Dos Palos is a city located in Merced County on California State Route 33. Modern California State Route 33 passes through Dos Palos on a northward course via Elgin Avenue towards the California State Route 152 at Dos Palos Y. Originally California State Route 33 entered Dos Palos via Brannon Avenue and Valeria Avenue from the Fresno County Line. California State Route 33 passed through downtown Dos Palos via Center Avenue and Blossom Street towards Elgin Avenue. North of Dos Palos at Dos Palos Y the routing California State Route 33 joined California State Route 152 via what is now Azusa Avenue. Below the original alignment of California State Route 33 in Dos Palos can be observed on the 1935 Division of Highways Map of Merced County.

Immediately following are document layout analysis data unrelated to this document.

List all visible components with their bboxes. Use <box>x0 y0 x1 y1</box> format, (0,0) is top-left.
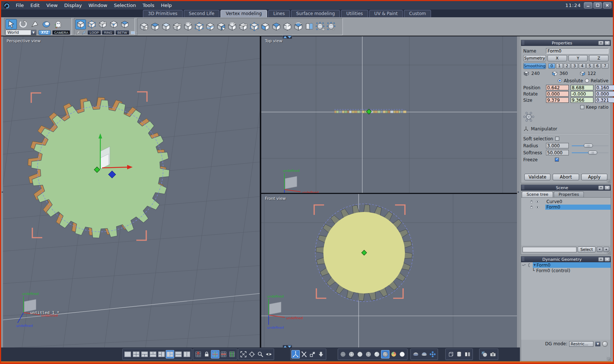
snap-grid-magnet-icon[interactable] <box>194 350 202 358</box>
select-face-icon[interactable] <box>119 19 130 29</box>
close-icon[interactable] <box>604 185 610 190</box>
lattice-tool-icon[interactable] <box>249 21 260 32</box>
shade-flat-wire-icon[interactable] <box>364 350 373 358</box>
perspective-canvas[interactable]: undefinedundefinedundefined <box>3 36 260 347</box>
tab-3d-primitives[interactable]: 3D Primitives <box>143 10 183 17</box>
smoothing-level-7[interactable]: 7 <box>602 63 608 69</box>
tab-vertex-modeling[interactable]: Vertex modeling <box>220 10 267 17</box>
menu-window[interactable]: Window <box>85 3 111 8</box>
select-point-icon[interactable] <box>108 19 119 29</box>
look-at-icon[interactable] <box>265 350 273 358</box>
lock-icon[interactable] <box>529 199 534 204</box>
shade-flat-icon[interactable] <box>356 350 364 358</box>
snapshot-camera-icon[interactable] <box>489 350 497 358</box>
light-sky-icon[interactable] <box>420 350 428 358</box>
scene-search-input[interactable] <box>523 247 577 252</box>
rotate-x-field[interactable] <box>546 91 569 97</box>
softness-slider-thumb[interactable] <box>588 151 597 155</box>
abort-button[interactable]: Abort <box>553 174 579 180</box>
dg-sphere-button[interactable] <box>602 341 608 347</box>
tab-scene-tree[interactable]: Scene tree <box>522 191 553 197</box>
s-hook-icon[interactable] <box>527 263 531 267</box>
camera-toggle[interactable]: CAMERA <box>52 30 70 35</box>
minimize-icon[interactable] <box>584 2 592 8</box>
symmetry-z-button[interactable]: Z <box>589 55 608 61</box>
shade-hidden-wire-icon[interactable] <box>347 350 356 358</box>
layout-quad-icon[interactable] <box>132 350 140 358</box>
select-edge-icon[interactable] <box>97 19 108 29</box>
grid-visible-icon[interactable] <box>211 350 219 358</box>
light-default-icon[interactable] <box>412 350 420 358</box>
manipulator-push-icon[interactable] <box>317 350 325 358</box>
relative-radio[interactable] <box>585 79 589 83</box>
grow-selection-icon[interactable] <box>75 30 81 35</box>
select-vertex-icon[interactable] <box>86 19 97 29</box>
shade-smooth-icon[interactable] <box>373 350 381 358</box>
tab-custom[interactable]: Custom <box>404 10 431 17</box>
sweep-tool-icon[interactable] <box>183 21 194 32</box>
sphere-select-icon[interactable] <box>41 19 52 29</box>
close-icon[interactable] <box>603 2 611 8</box>
menu-edit[interactable]: Edit <box>27 3 43 8</box>
symmetry-tool-icon[interactable] <box>304 21 315 32</box>
chevron-down-icon[interactable]: ▼ <box>595 342 600 346</box>
manipulator-scale-icon[interactable] <box>308 350 317 358</box>
shrink-selection-icon[interactable] <box>81 30 87 35</box>
top-viewport[interactable]: undefinedundefinedundefined Top view <box>261 36 517 193</box>
manipulator-rotate-icon[interactable] <box>300 350 308 358</box>
eye-icon[interactable] <box>535 205 540 209</box>
front-canvas[interactable]: undefinedundefinedundefined <box>261 194 517 347</box>
tab-surface-modeling[interactable]: Surface modeling <box>291 10 340 17</box>
collapse-icon[interactable] <box>598 185 604 190</box>
layout-two-columns-icon[interactable] <box>183 350 191 358</box>
layout-left-tall-icon[interactable] <box>166 350 174 358</box>
extrude-top-icon[interactable] <box>150 21 161 32</box>
eye-icon[interactable] <box>535 199 540 204</box>
collapse-icon[interactable] <box>598 257 604 262</box>
resize-grip[interactable] <box>607 251 610 254</box>
dg-root-row[interactable]: ▼Form0 <box>521 262 611 268</box>
size-y-field[interactable] <box>571 97 593 103</box>
smoothing-level-3[interactable]: 3 <box>571 63 578 69</box>
position-x-field[interactable] <box>546 85 569 90</box>
layout-right-tall-icon[interactable] <box>157 350 166 358</box>
smoothing-level-6[interactable]: 6 <box>594 63 601 69</box>
rotate-y-field[interactable] <box>571 91 593 97</box>
softness-field[interactable] <box>546 150 569 155</box>
fit-view-icon[interactable] <box>239 350 248 358</box>
zoom-region-icon[interactable] <box>256 350 265 358</box>
smoothing-minus-icon[interactable]: – <box>326 21 337 32</box>
layout-top-wide-icon[interactable] <box>140 350 149 358</box>
panel-grip-icon[interactable] <box>522 257 524 262</box>
shade-material-icon[interactable] <box>389 350 398 358</box>
extract-tool-icon[interactable] <box>172 21 183 32</box>
stretch-tool-icon[interactable] <box>139 21 150 32</box>
dg-panel-header[interactable]: Dynamic Geometry <box>521 256 611 262</box>
collapse-right-icon[interactable]: ▸ <box>518 190 519 194</box>
menu-display[interactable]: Display <box>61 3 85 8</box>
menu-help[interactable]: Help <box>158 3 175 8</box>
size-x-field[interactable] <box>546 97 569 103</box>
validate-button[interactable]: Validate <box>524 174 550 180</box>
smooth-tool-icon[interactable] <box>161 21 172 32</box>
shade-plain-icon[interactable] <box>398 350 406 358</box>
flip-tool-icon[interactable] <box>227 21 238 32</box>
shade-smooth-wire-icon[interactable] <box>381 350 389 358</box>
top-canvas[interactable]: undefinedundefinedundefined <box>261 36 517 193</box>
rotate-camera-icon[interactable] <box>17 19 29 29</box>
extrude-face-icon[interactable] <box>216 21 227 32</box>
collapse-left-icon[interactable]: ◂ <box>1 190 3 194</box>
select-arrow-icon[interactable] <box>6 19 17 29</box>
close-icon[interactable] <box>604 257 610 262</box>
loop-button[interactable]: LOOP <box>87 30 101 35</box>
maximize-icon[interactable] <box>593 2 602 8</box>
symmetry-button[interactable]: Symmetry <box>523 55 546 61</box>
scene-panel-header[interactable]: Scene <box>521 185 611 191</box>
tab-second-life[interactable]: Second Life <box>184 10 220 17</box>
chevron-down-icon[interactable]: ▼ <box>31 30 36 35</box>
smoothing-level-4[interactable]: 4 <box>579 63 586 69</box>
dg-child-row[interactable]: └ Form0 (control) <box>521 268 611 273</box>
freeze-checkbox[interactable] <box>555 158 559 162</box>
betw-button[interactable]: BETW <box>115 30 129 35</box>
smoothing-button[interactable]: Smoothing <box>523 63 546 69</box>
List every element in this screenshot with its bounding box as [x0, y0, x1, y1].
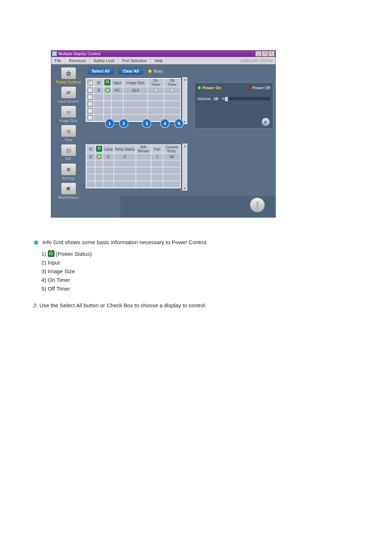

Part 1; the history of California State Route 33 in Dos Palos
The origin of the name of Dos Palos dates back to the 1820s and the explorations of San Joaquin Valley by Gabriel Moraga. The area around the modern-day community of Dos Palos was identified by Moraga in his writings by two isolated poplar trees. The two poplar trees were referred to as "Dos Palos" by Moraga when describing the area. The two poplar trees identified by Moraga was cited as the boundary of Rancho Sanjon de Santa Rita when it granted by the Mexican Government during 1841. During the American period of California, the Mexican land grants were honored by the State government. Rancho Sanjon de Santa Rita was ultimately purchased by Henry Miller during 1866, the Dos Palos boundary having stuck as something of a naming convention.
In 1891 Henry Miller was convinced to plot a siding community along the new Southern Pacific Railroad line in western San Joaquin Valley. The location new siding community was given the name "Dos Palos Colony" in reference to the boundary of Rancho Sanjon de Santa Rita. Dos Palos Colony was found to be located poor agricultural land which led to the creation of a second town site being plotted two miles to the east during 1892. The second town site came to be known as "Colony Center" and began to thrive. Dos Palos Colony managed to linger on given it was the location of Dos Palos Station.
During 1906 the United States Post Office designated Dos Palos Colony as "South Dos Palos" and Colony Center as "Dos Palos." The names of both communities ultimately stuck which would culminate with Dos Palos incorporating as a city on May 24th, 1935.
State Highway service did not reach Dos Palos until 1933 when Legislative Route Number 41
(LRN 41) was expanded west from General Grant National Park (now Kings Canyon National Park) to Tracy. LRN 41 through Dos Palos was announced as part of California State Route 33 (CA 33) in the 1934 California Highways & Public Works
. CA 33 was largely aligned through western San Joaquin Valley as a Sign State Route between then Tracy south to Maricopa.
As noted in the intro the original alignment of CA 33/LRN 41 headed northbound crossed the Merced County Line via Brannon Avenue and Valeria Street into the community limit of Dos Palos. CA 33/LRN 41 passed through downtown Dos Palos via Center Avenue, Blossom Street and followed Elgin Avenue towards CA 152 at Dos Palos Y. From Dos Palos Y CA 33 northbound began a multiplex with CA 152 towards Los Banos.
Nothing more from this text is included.